Page images and extracted text:
■ ■ ■

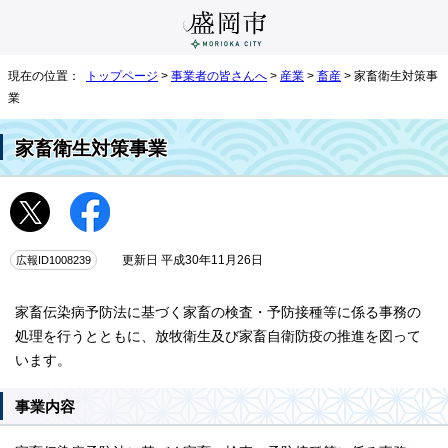
現在の位置：
トップページ
>
事業者の皆さんへ
>
産業
>
畜産
> 家畜衛生対策事
業
家畜衛生対策事業
広報ID1008239
更新日 平成30年11月26日
家畜伝染病予防法に基づく家畜の検査・予防接種等に係る事務の
処理を行うとともに、放牧衛生及び家畜自衛防疫の推進を図って
います。
事業内容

■ ■ ■

- How to complete this task
Without including any picture, retype the entries exactly.

- Answer to this task
現在の位置：
トップページ
>
事業者の皆さんへ
>
産業
>
畜産
> 家畜衛生対策事
業
家畜衛生対策事業
広報ID1008239
更新日 平成30年11月26日
家畜伝染病予防法に基づく家畜の検査・予防接種等に係る事務の
処理を行うとともに、放牧衛生及び家畜自衛防疫の推進を図って
います。
事業内容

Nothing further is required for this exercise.